Fruit d’une collaboration entre l’Alliance Française de Hyderabad et le Département TSCHE (Telangana State Council For Higher Education), un projet pilote destiné à offrir des cours de français certifiants à des élèves issus de milieux défavorisés va être inauguré fin octobre dans un lycée pour filles à Gathkesar dans la banlieue de Hyderabad (ville du sud de l’Inde qui compte 10 millions d’habitants).

L’objectif est d’offrir une chance à ces jeunes filles de développer des compétences qui permettent d’élargir leur perpectives professionnelles et de retarder ainsi l’âge de leur mariage, souvent hâté par des impératifs économiques dans les milieux marginalisés.

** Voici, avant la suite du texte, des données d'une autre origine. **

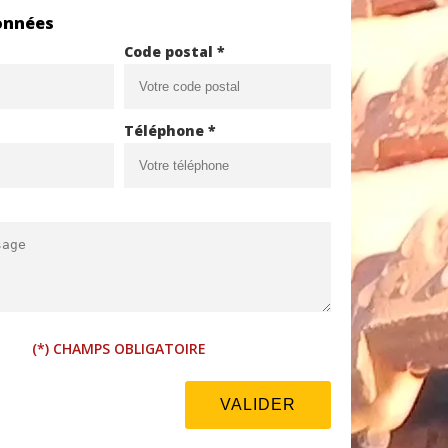
onnées
Code postal *
Téléphone *
(*) CHAMPS OBLIGATOIRE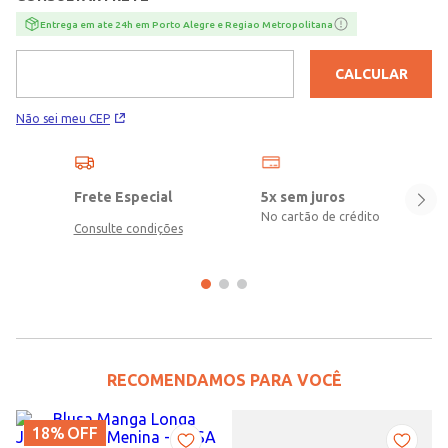
Entrega em ate 24h em Porto Alegre e Regiao Metropolitana
CALCULAR
Não sei meu CEP
Frete Especial
5x sem juros
No cartão de crédito
Consulte condições
RECOMENDAMOS PARA VOCÊ
18%
OFF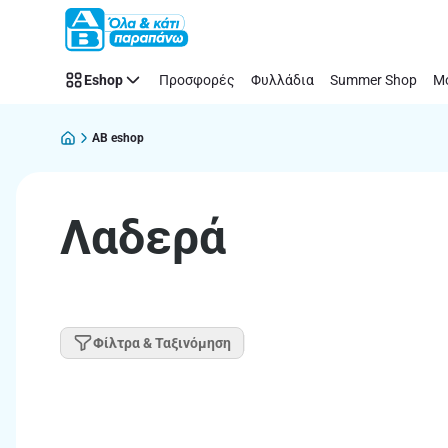
Παράλειψη
Eshop
Προσφορές
Φυλλάδια
Summer Shop
Μό
AB eshop
Λαδερά
Φίλτρα & Ταξινόμηση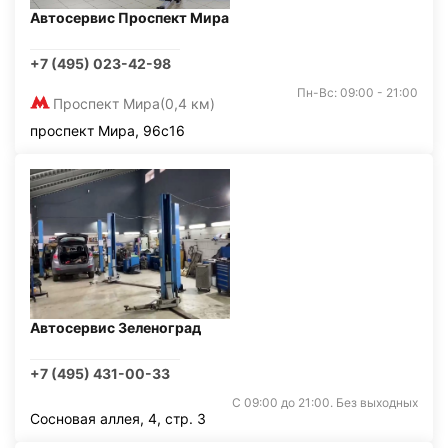
Автосервис Проспект Мира
+7 (495) 023-42-98
Пн-Вс: 09:00 - 21:00
Проспект Мира
(0,4 км)
проспект Мира, 96с16
Автосервис Зеленоград
+7 (495) 431-00-33
С 09:00 до 21:00. Без выходных
Сосновая аллея, 4, стр. 3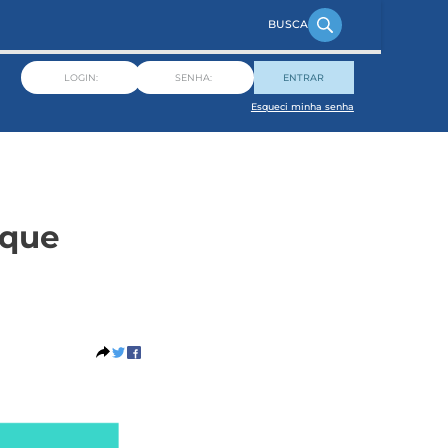
ENTRAR
Esqueci minha senha
 que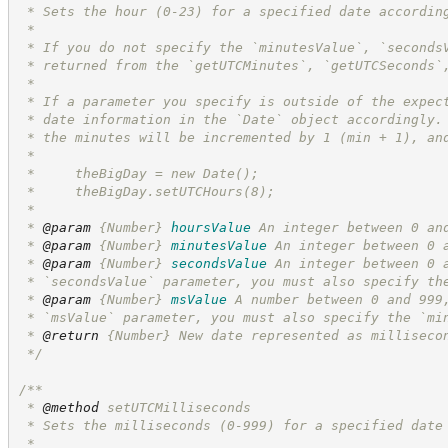
 * Sets the hour (0-23) for a specified date accordin
 *
 * If you do not specify the `minutesValue`, `seconds
 * returned from the `getUTCMinutes`, `getUTCSeconds`
 *
 * If a parameter you specify is outside of the expec
 * date information in the `Date` object accordingly.
 * the minutes will be incremented by 1 (min + 1), an
 *
 *     theBigDay = new Date();
 *     theBigDay.setUTCHours(8);
 *
 * 
@param
{Number}
hoursValue
An integer between 0 an
 * 
@param
{Number}
minutesValue
An integer between 0 
 * 
@param
{Number}
secondsValue
An integer between 0 
 * `secondsValue` parameter, you must also specify th
 * 
@param
{Number}
msValue
A number between 0 and 999
 * `msValue` parameter, you must also specify the `mi
 * 
@return
{Number}
New date represented as milliseco
*/
/**
 * 
@method
 setUTCMilliseconds
 * Sets the milliseconds (0-999) for a specified date
 *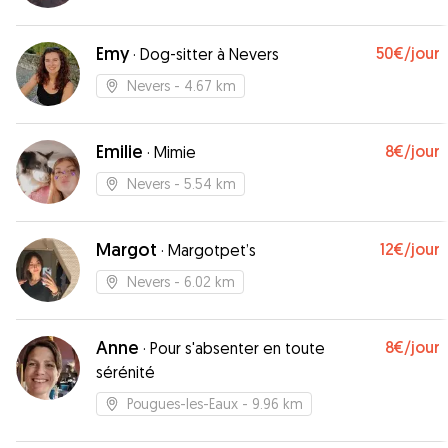
Emy
50€
/jour
·
Dog-sitter à Nevers
Nevers
- 4.67 km
Emilie
8€
/jour
·
Mimie
Nevers
- 5.54 km
Margot
12€
/jour
·
Margotpet’s
Nevers
- 6.02 km
Anne
8€
/jour
·
Pour s'absenter en toute
sérénité
Pougues-les-Eaux
- 9.96 km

100 jeunes filles vont bénéficier de ce programme sponsorisé pour la première année par TSWREIS (Telangana Social Welfare Residential Educational Institutions Society) et TTSWREIS (Telangana Tribal Welfare Residential Educational Institutions Society). Planifiés sur trois années, ces cours de français couvriront les niveaux A1, A2 et B1 avec des conditions d’accès facilité pour passer les examens DELF. À l’issue de cette formation, l’État du Telangana s’est engagé à verser 2 millions de roupies (environ 25 000 euros) par étudiant afin de soutenir leur projet d’étude dans un territoire francophone.

Parallèlement, la ville d’Hyderabad qui bénéficie d’une coopération décentralisée avec la ville de Bordeaux travaille à développer des partenariats avec l’Alliance Française de Bordeaux et l’Université Montaigne pour favoriser la mobilité étudiante et celle des enseignants entre les deux villes.

L’Alliance Française d’Hyderabad va également former 20 professeurs du Telangana qui seront dédiés à l’enseignement du FLE au sein du réseau TSWREIS qui compte 268 Institutions et 150 000 étudiants. Les entreprises françaises qui maillent le territoire de l’État du Telangana, notamment Safran, ont manifesté leur intérêt dans le soutien de ce projet.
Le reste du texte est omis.